NVIDIA DGX Cloud organization is looking to build NVIDIA’s accelerated compute infrastructure, including software to assist in the rapid bring-up, operation, configuration, and trouble-shooting of compute hardware and networking equipment.
Requirements
- Demonstrated ability to write code in a mainstream systems programming language such as C, C++, Golang, or Rust.
- Demonstrated ability to design and implement maintainable APIs for consumers.
- Practical experience with asynchronous programming, type safety, threading models, state machines and data structures.
- Background of data persistence (SQL or similar).
- Understanding of secure communication protocols (mutual-TLS, IPsec, or similar).
- Knowledge of SRE principles (observability, SLOs, logging, etc.)
Responsibilities
- Work with NVIDIA internal customers.
- Design and build scalable software systems to manage NVIDIA’s cloud infrastructure.

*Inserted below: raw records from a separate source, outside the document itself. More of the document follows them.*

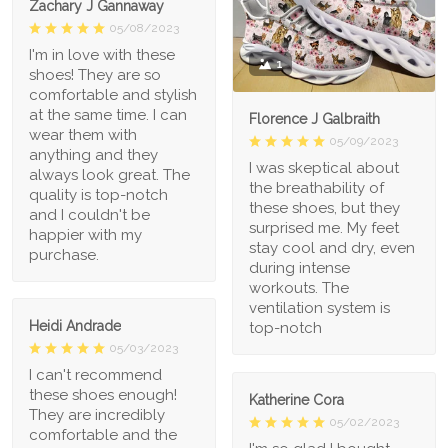
Zachary J Gannaway
05/08/2023
I'm in love with these
1
shoes! They are so
comfortable and stylish
at the same time. I can
Florence J Galbraith
wear them with
05/09/2023
anything and they
I was skeptical about
always look great. The
the breathability of
quality is top-notch
these shoes, but they
and I couldn't be
surprised me. My feet
happier with my
stay cool and dry, even
purchase.
during intense
workouts. The
ventilation system is
Heidi Andrade
top-notch
05/03/2023
I can't recommend
these shoes enough!
Katherine Cora
They are incredibly
05/02/2023
comfortable and the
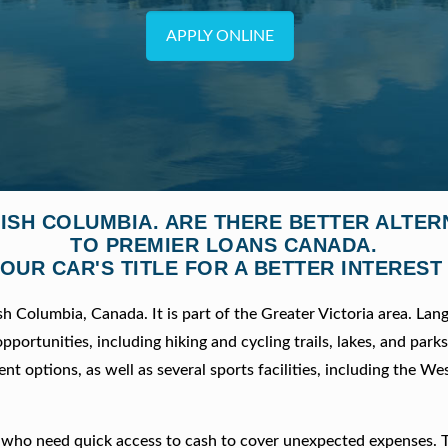
APPLY ONLINE
TISH COLUMBIA. ARE THERE BETTER ALTE
TO PREMIER LOANS CANADA.
OUR CAR'S TITLE FOR A BETTER INTEREST
sh Columbia, Canada. It is part of the Greater Victoria area. Lang
ortunities, including hiking and cycling trails, lakes, and parks. 
t options, as well as several sports facilities, including the Wes
le who need quick access to cash to cover unexpected expenses.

- Participate in responses to real-time operational events.
- Build network and systems automation software for managing a multi-tenant cloud infrastructure.
- Participate in open-source communities of software we leverage and build.
- Present to internal stakeholders and NVIDIA leadership on roadmaps, vision, & demos.
Other
- 15+ years of experience with designing and building distributed software systems.
- BS/MS degree in Computer science or related areas (or equivalent experience).
- Track record of directly supporting systems with external customers, or demanding internal customers.
- Ability to work with other software engineers, product architects, and product managers as a collaborative team.
- Passion about code quality, testing, deployment efficiency/simplicity and bringing amazing products to market.